Here’s a good
description of the paranoia that is typical among S.A. residents. Well, now I know there is no way I would live in that country by choice. Sounds a lot like the NRA's dream society. I imagine BroDeal et al would love to live in a place like this. Not for me:
On my first night in Johannesburg, I accidentally shut the rape door behind me, trapping myself in the bedroom.
Most middle-class homes in South Africa feature “rape doors” — sliding jail doors that compartmentalize a house so that no intruder can get at you if — and this is the phrase commonly used — “your perimeter is breached.”
It was funny for a minute. Then I realized that since all the windows in the bedroom were barred, I had no way to get out in case of a fire.
We phoned the couple we’d rented our pleasant bungalow from and explained the situation. The owner laughed a long time, and then said he’d be by in the morning to release me.
South Africans are afraid of many things. Fire ranks very low on the list.
This is the atmosphere in which Oscar Pistorius’s credulity stretching explanation of why he shot girlfriend Reeva Steenkamp to death as she cowered in a bathroom will be received. It’s the reason he’s going to get off.
We spent six weeks there covering the 2010 World Cup. There is no sufficient way to explain the paranoia about home security that grips average South Africans, except to say that fear animates much of their lives. The home we rented was typical.

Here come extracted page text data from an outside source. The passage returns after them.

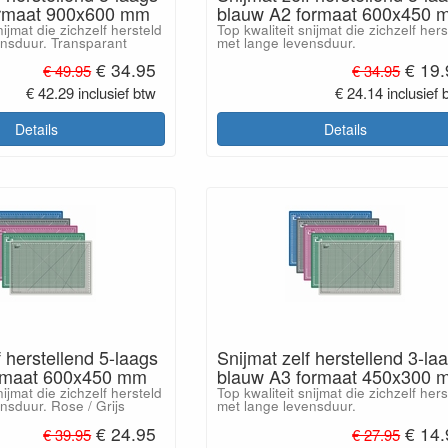
ormaat 900x600 mm
blauw A2 formaat 600x450 
nijmat die zichzelf hersteld
Top kwaliteit snijmat die zichzelf hers
ensduur. Transparant
met lange levensduur.
€ 34.95
€ 19
€ 49.95
€ 34.95
€ 42.29 inclusief btw
€ 24.14 inclusief 
Details
Details
f herstellend 5-laags
Snijmat zelf herstellend 3-la
ormaat 600x450 mm
blauw A3 formaat 450x300 
nijmat die zichzelf hersteld
Top kwaliteit snijmat die zichzelf hers
nsduur. Rose / Grijs
met lange levensduur.
€ 24.95
€ 14
€ 39.95
€ 27.95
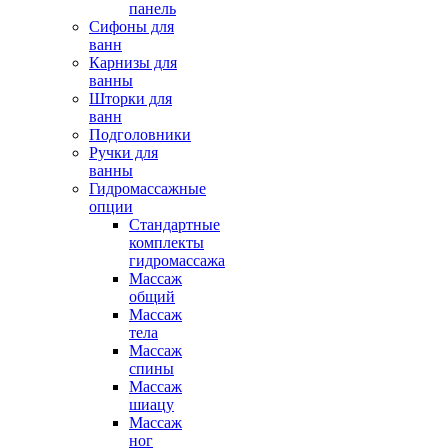
панель
Сифоны для
ванн
Карнизы для
ванны
Шторки для
ванн
Подголовники
Ручки для
ванны
Гидромассажные
опции
Стандартные
комплекты
гидромассажа
Массаж
общий
Массаж
тела
Массаж
спины
Массаж
шиацу
Массаж
ног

It was surrounded by 10-foot walls. The walls were topped by electric fencing. When you look down a Jo’burg street, it gives the appearance of the frontage of a prison — all high walls, topped by electric fencing (for the well off) or razor wire (for the not-so-well off).

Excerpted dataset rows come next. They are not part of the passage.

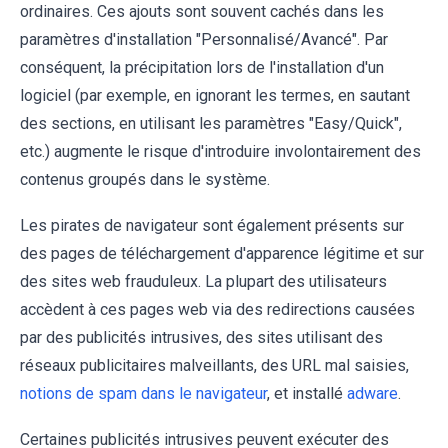
ordinaires. Ces ajouts sont souvent cachés dans les
paramètres d'installation "Personnalisé/Avancé". Par
conséquent, la précipitation lors de l'installation d'un
logiciel (par exemple, en ignorant les termes, en sautant
des sections, en utilisant les paramètres "Easy/Quick",
etc.) augmente le risque d'introduire involontairement des
contenus groupés dans le système.
Les pirates de navigateur sont également présents sur
des pages de téléchargement d'apparence légitime et sur
des sites web frauduleux. La plupart des utilisateurs
accèdent à ces pages web via des redirections causées
par des publicités intrusives, des sites utilisant des
réseaux publicitaires malveillants, des URL mal saisies,
notions de spam dans le navigateur
, et installé
adware
.
Certaines publicités intrusives peuvent exécuter des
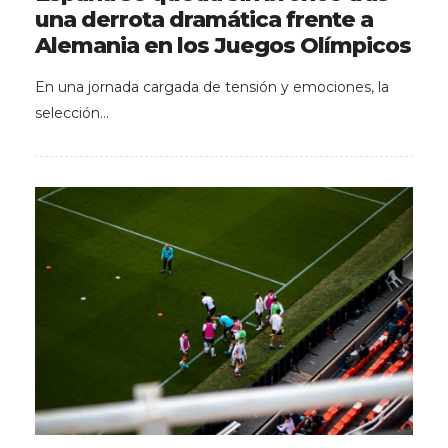
una derrota dramática frente a
Alemania en los Juegos Olímpicos
En una jornada cargada de tensión y emociones, la
selección…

A submarine door accessed the street, but we were warned never to use it. People enter and exit using the garage door, which was solid oak, three inches thick and would not stop once it began coming down. This is to prevent anyone driving in behind you as you enter — an infamous home-invasion tactic.
Inside were the aforementioned rape doors. There was a gun locker (empty) in the master bedroom. Each room had a white button labelled “Panic.”
“What happens if I hit the button?” I asked the landlord as lightly as possible. I presumed it triggered a silent alarm. No, it summons the private-security company that is constantly roaming the neighbourhood in SUVs with blacked-out windows. The country is wracked by violence, but South Africans do not trust the police and would not bother calling them.
“If you hit that button, someone will be here in 90 seconds with a machine gun,” he said. He wasn’t kidding.
Why didn’t Oscar use that button? For that matter, why didn’t Reeva?
Alex, thanks for your contribution. I had no idea that these artificial limbs had to be replaced so often, that they cost so much over time. Wrt the stumps, an article I read quoted OP as saying he would “put on the stumps”, that was why I was under the impression there was something one put over the stumps other than a prosthetic limb. Apparently the writer of the article got that wrong.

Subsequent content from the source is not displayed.